The Lindy Effect is concept implying that the future life expectancy of some non-perishable things like a technology, an idea, or a religion is proportional to their current age, so that every additional period of survival implies a longer remaining life expectancy. If an idea or object has lasted for X number of years, it would be expected (on average) to last another X years. While this is obviously not true for organisms, non-perishables lengthen their life expectancy as they continually survive. A classic text is a prime example: if humanity has been reading Shakespeare’s plays for 500 years, it will be expected to read them for another 500. Things that have been in existence for a long period of time can be considered more robust/antifragile, i.e., more likely to continue to survive, than new things that haven’t passed the test of time.

20
Q

Complex Systems

A

Complex systems are ones where dynamic networks of interactions, and their relationships are not aggregations of the individual static entities, i.e., the behavior of the ensemble is not predicted by the behavior of the components. Examples are cells in organisms, molecules formed out of atoms, and the formation of weather. One feature of complex systems therefore is emergence but others are linearity, meaning they may respond in different ways to the same input depending on their state or context.

21
Q

Complex Adaptave Systems

A

A complex adaptive system, as distinguished from a complex system in general, is one that can understand itself and change based on that understanding. Complex adaptive systems are social systems. The difference is best illustrated by thinking about weather prediction contrasted to stock market prediction. The weather will not change based on an important forecaster’s opinion, but the stock market might. Complex adaptive systems are thus fundamentally not predictable. Other examples are markets, politics, or societies.

22
Q

Complicated vs. Complex

A

A complicated system is one in which may have a lot of components making it difficult to understand but the components can be separated and dealt with in a systematic and logical way that relies on a set of static rules or algorithms.

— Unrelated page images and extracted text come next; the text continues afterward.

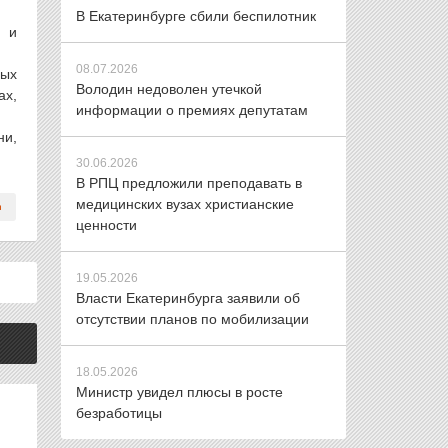
В Екатеринбурге сбили беспилотник
у и
08.07.2026
ных
Володин недоволен утечкой
ах,
информации о премиях депутатам
ни,
30.06.2026
В РПЦ предложили преподавать в
медицинских вузах христианские
ценности
19.05.2026
Власти Екатеринбурга заявили об
отсутствии планов по мобилизации
18.05.2026
Министр увидел плюсы в росте
безработицы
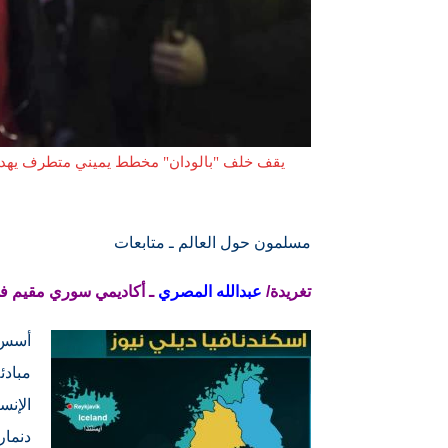
يقف خلف "بالودان" مخطط يميني متطرف يهدف 
مسلمون حول العالم ـ متابعات
تغريدة/
عبدالله المصري
ـ أكاديمي سوري مقيم في
مبادئ
الإنس
دنمار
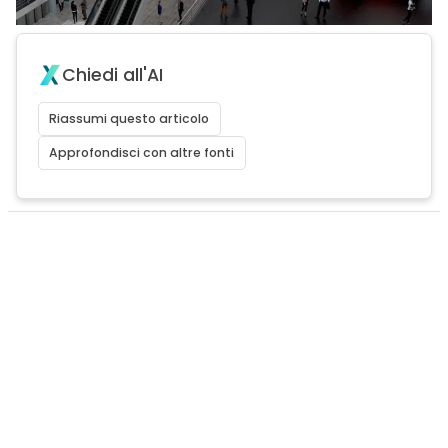
Chiedi all'AI
Riassumi questo articolo
Approfondisci con altre fonti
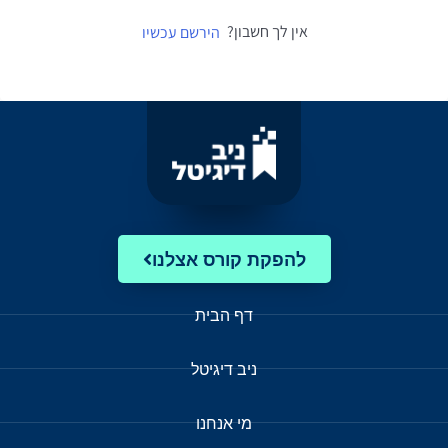
אין לך חשבון?
הירשם עכשיו
להפקת קורס אצלנו
דף הבית
ניב דיגיטל
מי אנחנו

A complex system, on the other hand, is one for which there are no rules, algorithms, or natural laws. Things that are complex have no such degree of order, control, or predictability. A complex system is different from the sum of its parts, because its parts interact in unpredictable ways.

Therefore, complicated problems like building a reusable (SpaceEx) rocket can be solved with enough logic and resources while complex ones like predicting the evolution of viruses, the weather, or the stock market cannot be done.